I need to clean the state store (created after using some KTables
in my application).
I can't find any way to access the file system for the MSK cluster.
I found here that I can use :
KafkaStreams app = new KafkaStreams(builder.build(), props);
// Delete the application's local state.
// Note: In real application you'd call `cleanUp()` only under
// certain conditions. See tip on `cleanUp()` below.
app.cleanUp();
app.start();
But in my case I am using Spring Kafka and I dont have that KafkaStreams
instance in my code, and the app is starting automatically.
Also I found that just by deleting the topic (the input of my state store) the state store will be deleted, not sure how much time is needed here, I tried to delete the topic and after 15 minutes the state store looks still there so I just recreated the topic.
Also I found this suggestion about getting the state store directory path and delete it using the application code, and I am sure it will not work because the directory is used by the app itself at the same time so it can't be deleted, also not sure that the application can delete anything in the cluster:
String stateDirectory = config.getString(StreamsConfig.STATE_DIR_CONFIG);
// Delete the state directory using appropriate file operations
The single way that I think it can be the solution is : create a Punctuator or a Processor or something like that, get the state store name, pass it to the processor and clean the state store there, is that seems to be the good solution here?
Thank you in advance.
Can you SSH to the broker EC2 instances? That's the only way that's possible.

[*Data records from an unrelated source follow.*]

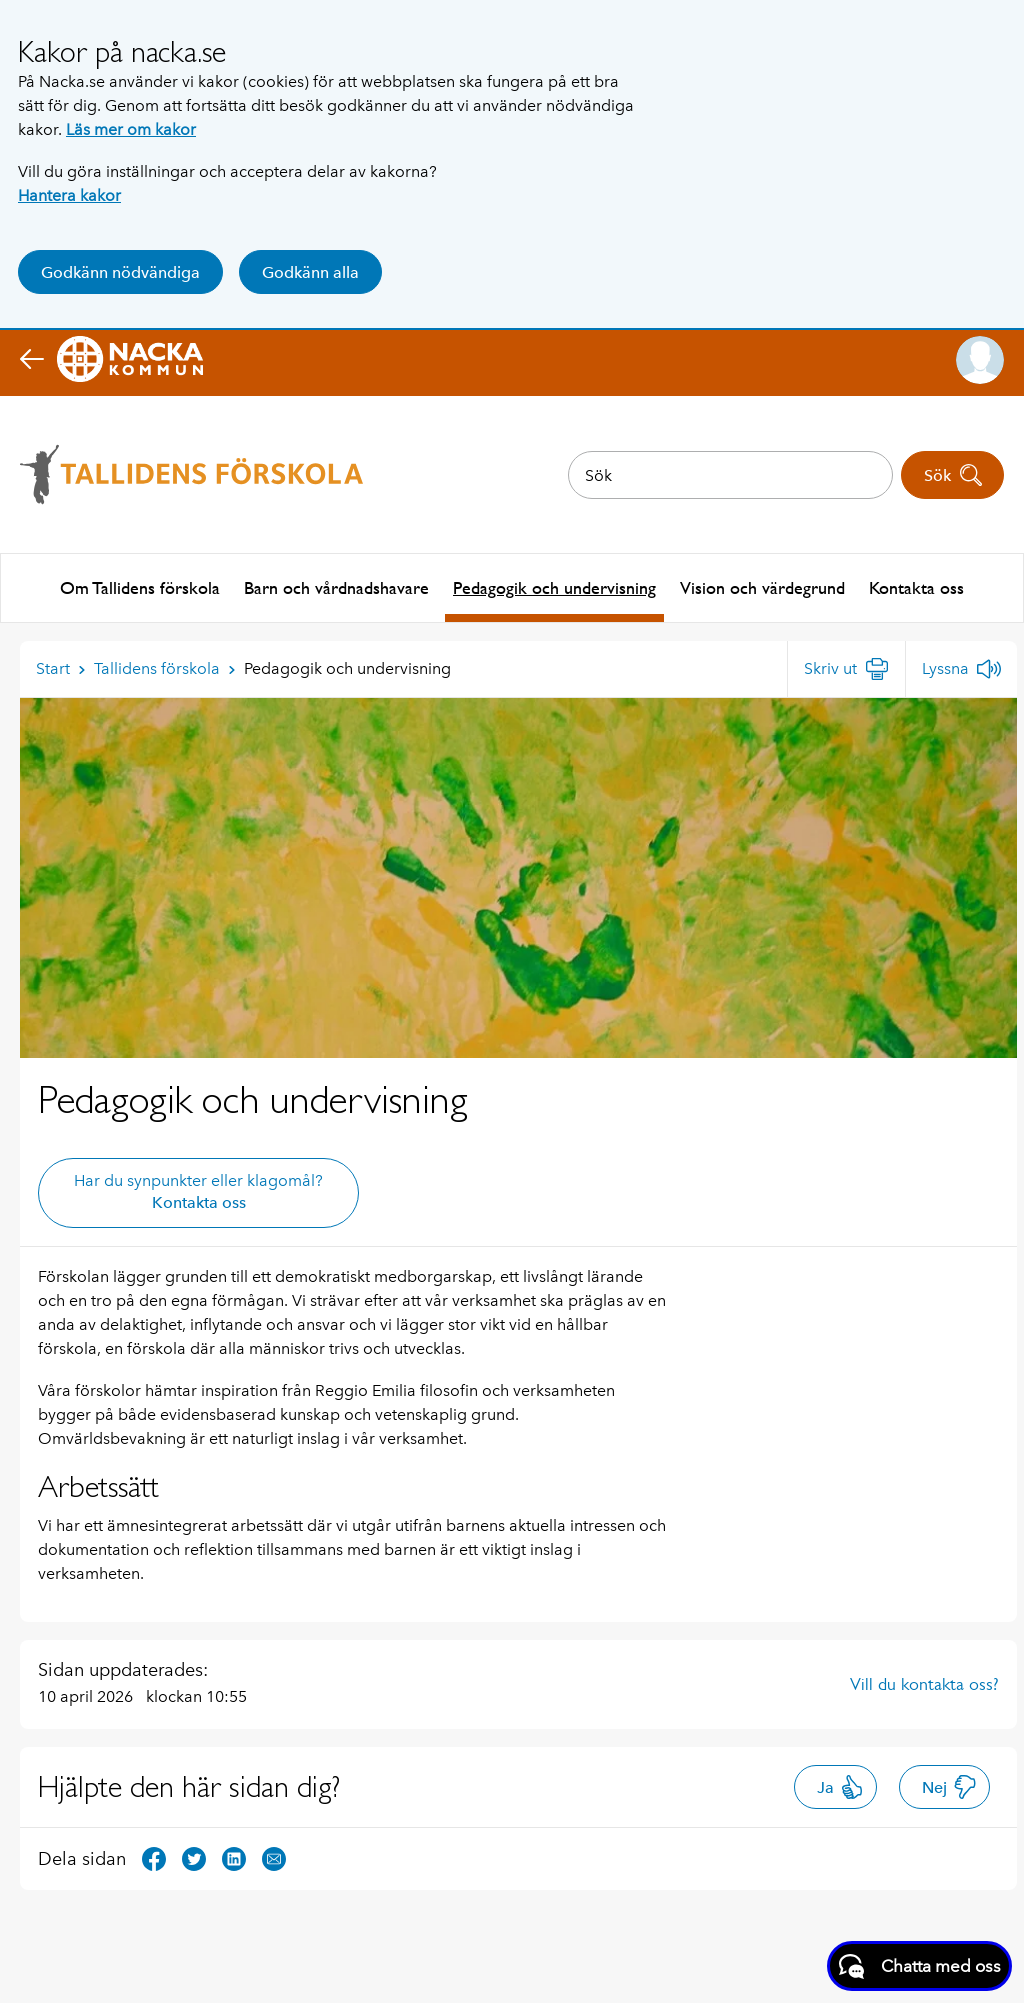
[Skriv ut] (846, 667)
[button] (980, 360)
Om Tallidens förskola (140, 586)
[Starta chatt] (919, 1966)
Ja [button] (840, 1785)
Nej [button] (949, 1785)
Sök (953, 475)
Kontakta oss (916, 586)
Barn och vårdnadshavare (336, 586)
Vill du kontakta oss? (924, 1682)
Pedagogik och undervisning (554, 586)
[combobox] (730, 475)
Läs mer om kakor (131, 129)
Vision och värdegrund (762, 586)
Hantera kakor (69, 195)
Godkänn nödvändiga (120, 272)
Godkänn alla (310, 272)
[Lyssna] (961, 667)
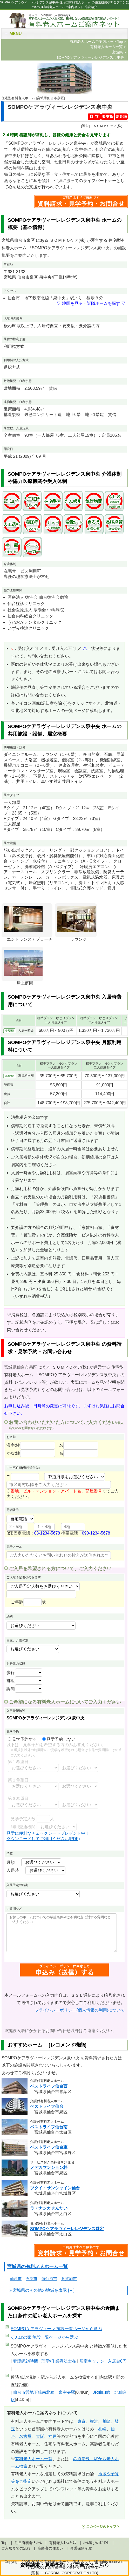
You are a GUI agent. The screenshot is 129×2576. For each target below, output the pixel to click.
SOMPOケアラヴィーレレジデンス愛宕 (67, 2229)
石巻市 (31, 2278)
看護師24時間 (25, 2361)
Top (4, 2543)
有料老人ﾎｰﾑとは (62, 2543)
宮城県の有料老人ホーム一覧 (37, 2266)
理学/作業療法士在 (59, 2361)
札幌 (102, 2429)
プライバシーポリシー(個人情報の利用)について (80, 2010)
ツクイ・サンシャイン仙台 (55, 2188)
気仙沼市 (49, 2278)
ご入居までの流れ (15, 2548)
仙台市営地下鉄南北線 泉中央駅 (44, 2392)
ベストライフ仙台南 (48, 2127)
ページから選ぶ (56, 2328)
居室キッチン (91, 2361)
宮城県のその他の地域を (35, 2290)
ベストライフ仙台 (46, 2106)
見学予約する (22, 1739)
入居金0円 (117, 2361)
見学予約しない (59, 1739)
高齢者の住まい (50, 2548)
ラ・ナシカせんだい (48, 2208)
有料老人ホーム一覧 (33, 2459)
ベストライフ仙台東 (48, 2147)
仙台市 (16, 2278)
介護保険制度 (81, 2548)
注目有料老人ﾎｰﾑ (28, 2543)
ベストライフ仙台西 (48, 2086)
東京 (81, 2421)
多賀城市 (69, 2278)
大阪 (40, 2436)
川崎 (106, 2421)
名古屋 (25, 2436)
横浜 (94, 2421)
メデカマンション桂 (48, 2167)
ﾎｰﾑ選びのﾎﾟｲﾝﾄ (96, 2543)
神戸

Correct. The state store is stored where your apps run. The Kafka cluster only stores the compacted, internal topics of the KTable, not any RocksDB instance metadata.
You'd use
kafka-streams-application-reset.sh
to delete the data on the cluster.You do/should. It is only abstracted away. https://docs.spring.io/spring-kafka/docs/current/reference/html/#streams-kafka-streams
If you only have
@KafkaListener
consumer, then that's not using Kafka Streams.